Could you please return each line of the data that has the word "input"?

=== Section Start ===

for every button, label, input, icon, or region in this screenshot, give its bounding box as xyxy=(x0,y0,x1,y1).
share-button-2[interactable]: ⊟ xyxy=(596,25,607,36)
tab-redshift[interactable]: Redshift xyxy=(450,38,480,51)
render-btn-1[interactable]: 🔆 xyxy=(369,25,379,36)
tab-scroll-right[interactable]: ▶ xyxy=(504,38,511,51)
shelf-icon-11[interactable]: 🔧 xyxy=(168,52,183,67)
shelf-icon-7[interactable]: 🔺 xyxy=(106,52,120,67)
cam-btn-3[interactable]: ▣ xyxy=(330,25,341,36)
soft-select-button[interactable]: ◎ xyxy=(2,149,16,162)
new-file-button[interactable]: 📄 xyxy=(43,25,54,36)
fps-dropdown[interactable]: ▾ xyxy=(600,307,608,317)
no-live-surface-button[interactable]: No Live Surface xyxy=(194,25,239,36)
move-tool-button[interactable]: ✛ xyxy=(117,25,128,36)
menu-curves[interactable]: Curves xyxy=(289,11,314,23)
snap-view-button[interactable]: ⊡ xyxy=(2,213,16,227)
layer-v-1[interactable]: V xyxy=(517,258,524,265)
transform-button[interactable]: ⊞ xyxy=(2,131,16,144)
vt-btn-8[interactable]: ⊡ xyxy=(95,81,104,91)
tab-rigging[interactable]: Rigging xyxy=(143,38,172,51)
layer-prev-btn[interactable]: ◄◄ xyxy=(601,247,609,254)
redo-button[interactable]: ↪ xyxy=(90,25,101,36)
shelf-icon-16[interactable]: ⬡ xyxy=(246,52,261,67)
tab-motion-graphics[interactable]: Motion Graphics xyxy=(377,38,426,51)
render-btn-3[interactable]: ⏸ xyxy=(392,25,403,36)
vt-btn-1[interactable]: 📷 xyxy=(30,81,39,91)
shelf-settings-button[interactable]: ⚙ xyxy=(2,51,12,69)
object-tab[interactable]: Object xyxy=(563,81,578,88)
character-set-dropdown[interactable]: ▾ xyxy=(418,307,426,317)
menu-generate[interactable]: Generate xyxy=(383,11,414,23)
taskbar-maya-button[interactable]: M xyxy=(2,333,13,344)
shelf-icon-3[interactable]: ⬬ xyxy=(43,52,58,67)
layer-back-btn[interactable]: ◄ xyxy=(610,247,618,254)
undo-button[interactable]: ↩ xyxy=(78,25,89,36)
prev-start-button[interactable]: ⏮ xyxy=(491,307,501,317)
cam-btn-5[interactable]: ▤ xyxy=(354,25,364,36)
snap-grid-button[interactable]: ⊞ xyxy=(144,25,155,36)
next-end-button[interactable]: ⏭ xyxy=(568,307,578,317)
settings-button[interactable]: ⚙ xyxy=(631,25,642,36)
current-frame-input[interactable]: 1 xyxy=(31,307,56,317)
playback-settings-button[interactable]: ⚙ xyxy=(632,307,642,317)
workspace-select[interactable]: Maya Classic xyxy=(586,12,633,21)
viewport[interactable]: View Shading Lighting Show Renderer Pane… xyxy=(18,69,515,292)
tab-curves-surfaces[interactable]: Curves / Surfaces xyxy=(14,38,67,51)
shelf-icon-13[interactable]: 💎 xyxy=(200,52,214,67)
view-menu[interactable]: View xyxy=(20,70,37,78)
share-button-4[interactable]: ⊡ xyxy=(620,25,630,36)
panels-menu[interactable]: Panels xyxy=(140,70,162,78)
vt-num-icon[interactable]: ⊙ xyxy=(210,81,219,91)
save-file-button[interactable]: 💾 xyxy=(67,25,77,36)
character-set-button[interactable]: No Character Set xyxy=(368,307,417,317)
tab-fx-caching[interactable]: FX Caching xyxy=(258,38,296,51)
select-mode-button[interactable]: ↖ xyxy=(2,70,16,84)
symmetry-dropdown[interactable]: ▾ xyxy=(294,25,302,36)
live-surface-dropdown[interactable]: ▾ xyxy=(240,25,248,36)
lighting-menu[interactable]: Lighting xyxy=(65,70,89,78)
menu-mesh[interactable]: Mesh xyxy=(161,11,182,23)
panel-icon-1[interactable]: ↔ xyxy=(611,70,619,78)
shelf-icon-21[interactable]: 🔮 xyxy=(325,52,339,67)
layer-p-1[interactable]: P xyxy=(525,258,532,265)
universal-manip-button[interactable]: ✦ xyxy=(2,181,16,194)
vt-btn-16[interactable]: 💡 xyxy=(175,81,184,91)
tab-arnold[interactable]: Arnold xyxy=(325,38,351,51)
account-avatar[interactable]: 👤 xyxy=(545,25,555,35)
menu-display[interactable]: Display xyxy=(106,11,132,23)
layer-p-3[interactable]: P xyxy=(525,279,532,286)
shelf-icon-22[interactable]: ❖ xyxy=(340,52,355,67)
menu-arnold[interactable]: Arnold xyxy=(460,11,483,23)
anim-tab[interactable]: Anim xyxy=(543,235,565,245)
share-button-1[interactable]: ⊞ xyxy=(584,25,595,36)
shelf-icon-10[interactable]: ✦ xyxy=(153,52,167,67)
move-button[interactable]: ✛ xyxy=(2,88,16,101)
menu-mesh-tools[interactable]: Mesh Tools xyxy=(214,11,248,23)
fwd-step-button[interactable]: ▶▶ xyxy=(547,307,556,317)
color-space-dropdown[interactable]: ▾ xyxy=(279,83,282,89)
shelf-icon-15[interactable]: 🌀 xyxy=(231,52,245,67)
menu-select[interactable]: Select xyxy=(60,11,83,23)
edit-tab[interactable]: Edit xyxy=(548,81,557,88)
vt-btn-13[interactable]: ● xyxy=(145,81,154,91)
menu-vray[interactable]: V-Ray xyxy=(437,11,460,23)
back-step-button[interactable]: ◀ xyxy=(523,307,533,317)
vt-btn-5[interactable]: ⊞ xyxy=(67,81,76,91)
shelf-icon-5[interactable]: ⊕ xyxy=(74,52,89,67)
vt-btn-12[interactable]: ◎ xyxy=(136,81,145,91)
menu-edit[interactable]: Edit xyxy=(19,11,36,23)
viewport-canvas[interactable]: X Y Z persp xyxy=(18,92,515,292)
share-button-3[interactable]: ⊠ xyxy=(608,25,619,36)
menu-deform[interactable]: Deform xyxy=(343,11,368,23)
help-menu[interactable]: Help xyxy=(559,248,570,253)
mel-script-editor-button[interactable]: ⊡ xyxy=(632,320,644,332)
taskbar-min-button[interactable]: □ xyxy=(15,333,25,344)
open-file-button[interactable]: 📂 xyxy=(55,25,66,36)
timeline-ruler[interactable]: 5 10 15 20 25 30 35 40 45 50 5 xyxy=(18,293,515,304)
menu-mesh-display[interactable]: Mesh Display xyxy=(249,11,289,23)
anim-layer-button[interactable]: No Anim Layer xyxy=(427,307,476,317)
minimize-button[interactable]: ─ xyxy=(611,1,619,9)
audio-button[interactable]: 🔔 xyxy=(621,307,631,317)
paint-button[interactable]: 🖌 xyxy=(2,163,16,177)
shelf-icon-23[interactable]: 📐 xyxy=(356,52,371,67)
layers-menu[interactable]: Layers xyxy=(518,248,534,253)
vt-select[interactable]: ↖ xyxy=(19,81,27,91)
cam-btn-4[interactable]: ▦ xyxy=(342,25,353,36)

=== Section End ===

YOUR SOLUTION
for every button, label, input, icon, or region in this screenshot, give its bounding box as xyxy=(x0,y0,x1,y1).
current-frame-input[interactable]: 1 xyxy=(31,307,56,317)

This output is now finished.